Interestingly, our study reports Kappa values above 0.7 for more than 50% of the disorders which contrasts with the Taiwanese study [9] where inter-rater agreement never reached values over 0.7 even though both studies established a 90% agreement in their training procedures. This could be explained by several factors: (i) the clinical versus the school-based sample, (ii) the more severe symptomatology and (iii) easier recognition in the clinical population.

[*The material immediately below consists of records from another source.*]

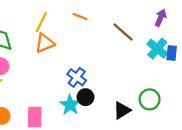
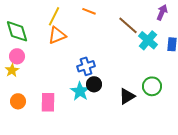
cyan cross: (157, 49) -> (148, 40), moved
blue cross: (77, 77) -> (86, 66), turned 36

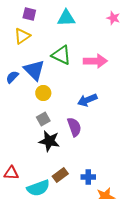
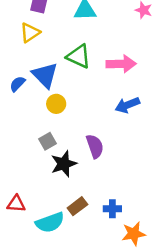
blue arrow: (87, 100) -> (127, 105), moved
gray square: (43, 119) -> (47, 141), moved
black star: (49, 141) -> (64, 164), turned -30

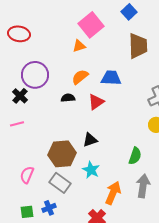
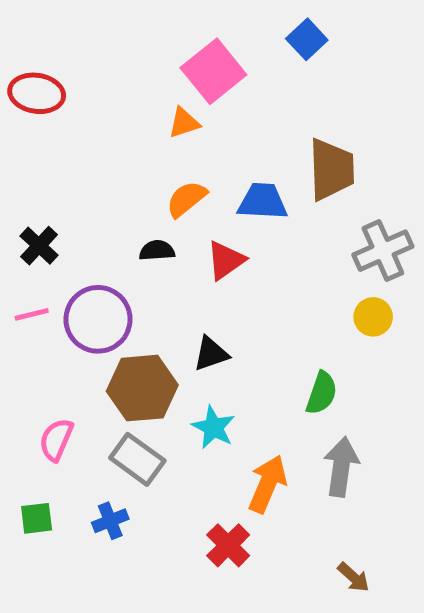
brown trapezoid: (138, 46) -> (331, 169), moved
purple circle: (35, 75) -> (98, 319), moved
green square: (27, 212) -> (37, 518), moved

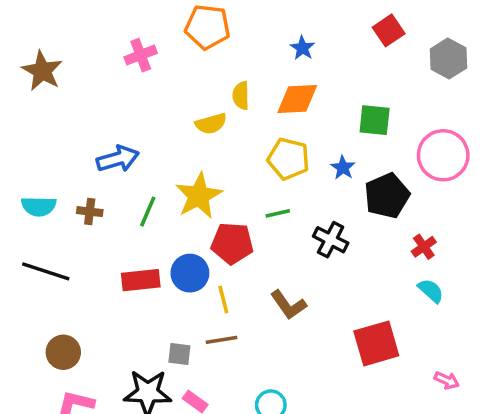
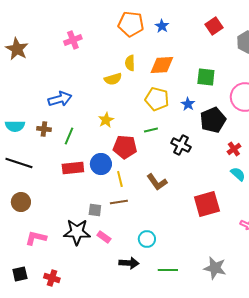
orange pentagon: (208, 27) -> (131, 24), moved
blue star: (302, 48) -> (162, 26), moved
yellow star: (199, 196) -> (106, 120), size x0.6
green line: (148, 212) -> (69, 136), moved
brown circle: (63, 352) -> (21, 202), moved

Some study limitations should be considered. Although it is a Latin American multi-center study, not all the centers provided an equal number of cases which limited hemispheric representation. The sample size is small relative to the number of variables included in the factor analysis, this was due to the comprehensive nature of K-SADS-PL, which comprises a large number of diagnostic categories (N = 43). Sample sizes in this range can be seen in other studies evaluating the psychometric properties of the interview [4, 5, 8, 10]. To somewhat reduce this problem, we removed disorders with a low prevalence from the factor analysis. Furthermoe, the relatively small number of cases with some DSM-5 diagnosis only allowed to established 13 Kappa values, although it surpasses diagnoses number in previous Spanish K-SADS-PL version.

Conclusion

Application of the K-SADS-PL-5 Spanish version, which incorporates changes in the DSM-5, yielded factors that showed coherence with DSM-5 diagnostic groups. Also, a good inter-rater reliability was obtained for major disorders. All these elements make it a useful tool for clinical research studies in children and adolescents.